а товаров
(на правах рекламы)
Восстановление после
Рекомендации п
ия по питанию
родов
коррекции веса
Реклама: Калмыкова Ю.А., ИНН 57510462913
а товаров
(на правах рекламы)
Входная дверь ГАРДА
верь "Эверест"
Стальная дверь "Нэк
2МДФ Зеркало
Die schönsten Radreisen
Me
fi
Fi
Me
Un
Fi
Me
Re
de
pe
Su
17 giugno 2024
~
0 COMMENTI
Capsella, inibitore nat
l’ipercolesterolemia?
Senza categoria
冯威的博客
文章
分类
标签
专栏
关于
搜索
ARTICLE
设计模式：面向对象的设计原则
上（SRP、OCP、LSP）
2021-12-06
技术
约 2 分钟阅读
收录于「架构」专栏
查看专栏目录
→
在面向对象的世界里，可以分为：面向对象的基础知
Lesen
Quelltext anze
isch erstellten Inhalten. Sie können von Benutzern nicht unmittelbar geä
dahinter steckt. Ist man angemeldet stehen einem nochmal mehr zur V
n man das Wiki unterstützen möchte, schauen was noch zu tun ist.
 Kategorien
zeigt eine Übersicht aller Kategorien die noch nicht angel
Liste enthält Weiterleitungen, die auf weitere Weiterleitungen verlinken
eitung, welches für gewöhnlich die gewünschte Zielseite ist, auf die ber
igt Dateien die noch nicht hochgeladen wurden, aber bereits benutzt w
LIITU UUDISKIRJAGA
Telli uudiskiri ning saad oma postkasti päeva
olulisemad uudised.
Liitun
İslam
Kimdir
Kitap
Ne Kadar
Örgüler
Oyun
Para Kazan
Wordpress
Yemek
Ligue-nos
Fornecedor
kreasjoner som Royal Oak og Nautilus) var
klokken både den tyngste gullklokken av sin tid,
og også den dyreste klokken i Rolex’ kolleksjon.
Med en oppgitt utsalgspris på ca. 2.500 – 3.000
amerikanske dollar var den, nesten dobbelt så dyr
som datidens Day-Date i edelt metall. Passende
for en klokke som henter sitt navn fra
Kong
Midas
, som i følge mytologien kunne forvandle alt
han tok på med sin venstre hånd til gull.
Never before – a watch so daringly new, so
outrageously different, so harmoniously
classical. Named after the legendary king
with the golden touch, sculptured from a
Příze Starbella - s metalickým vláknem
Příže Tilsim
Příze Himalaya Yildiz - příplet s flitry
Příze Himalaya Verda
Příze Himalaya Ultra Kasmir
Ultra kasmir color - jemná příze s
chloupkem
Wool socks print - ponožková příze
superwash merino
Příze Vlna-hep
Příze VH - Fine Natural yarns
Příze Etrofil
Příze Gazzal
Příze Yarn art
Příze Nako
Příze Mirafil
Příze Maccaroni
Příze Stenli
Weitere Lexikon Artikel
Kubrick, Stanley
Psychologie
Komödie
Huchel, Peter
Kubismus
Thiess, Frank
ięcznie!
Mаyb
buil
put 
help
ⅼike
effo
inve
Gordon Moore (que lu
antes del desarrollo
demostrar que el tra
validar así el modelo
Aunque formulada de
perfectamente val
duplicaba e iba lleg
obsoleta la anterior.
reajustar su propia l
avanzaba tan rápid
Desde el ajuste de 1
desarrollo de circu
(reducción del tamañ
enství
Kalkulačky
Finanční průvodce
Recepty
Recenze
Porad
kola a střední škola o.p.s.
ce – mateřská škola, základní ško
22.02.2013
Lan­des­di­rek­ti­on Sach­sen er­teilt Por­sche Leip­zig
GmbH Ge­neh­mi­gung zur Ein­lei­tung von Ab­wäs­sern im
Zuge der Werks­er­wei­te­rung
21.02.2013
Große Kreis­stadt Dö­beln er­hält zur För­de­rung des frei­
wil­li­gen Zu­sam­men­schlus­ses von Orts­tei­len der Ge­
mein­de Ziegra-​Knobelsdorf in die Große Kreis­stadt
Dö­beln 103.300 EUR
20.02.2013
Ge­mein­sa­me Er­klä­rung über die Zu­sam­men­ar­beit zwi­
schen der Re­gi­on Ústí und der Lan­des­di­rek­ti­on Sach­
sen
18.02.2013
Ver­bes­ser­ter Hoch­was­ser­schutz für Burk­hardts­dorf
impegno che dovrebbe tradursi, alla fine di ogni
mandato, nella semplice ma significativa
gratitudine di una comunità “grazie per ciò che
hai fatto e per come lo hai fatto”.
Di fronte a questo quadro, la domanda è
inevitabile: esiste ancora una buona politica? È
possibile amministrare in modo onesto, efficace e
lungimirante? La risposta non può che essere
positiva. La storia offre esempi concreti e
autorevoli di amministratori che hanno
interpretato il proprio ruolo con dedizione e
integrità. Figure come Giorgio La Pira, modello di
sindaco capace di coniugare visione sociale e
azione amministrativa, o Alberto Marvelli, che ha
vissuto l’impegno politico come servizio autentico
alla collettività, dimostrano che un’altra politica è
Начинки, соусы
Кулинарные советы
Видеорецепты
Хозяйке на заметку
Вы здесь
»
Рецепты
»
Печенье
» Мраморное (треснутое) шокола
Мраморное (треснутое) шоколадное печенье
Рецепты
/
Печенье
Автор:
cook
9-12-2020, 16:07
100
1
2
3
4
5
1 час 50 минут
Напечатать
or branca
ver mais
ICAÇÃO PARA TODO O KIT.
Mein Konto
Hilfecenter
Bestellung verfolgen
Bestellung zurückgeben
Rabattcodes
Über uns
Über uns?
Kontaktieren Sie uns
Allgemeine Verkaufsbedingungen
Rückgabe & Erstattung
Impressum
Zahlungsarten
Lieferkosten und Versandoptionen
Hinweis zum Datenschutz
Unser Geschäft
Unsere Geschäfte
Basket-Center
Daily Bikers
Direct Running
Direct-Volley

****************************************

● EXERCISE DETAILS
In the entries above, find each line with the word "škola" and return it.

● PROBLEM SOLUTION
kola a střední škola o.p.s.
ce – mateřská škola, základní ško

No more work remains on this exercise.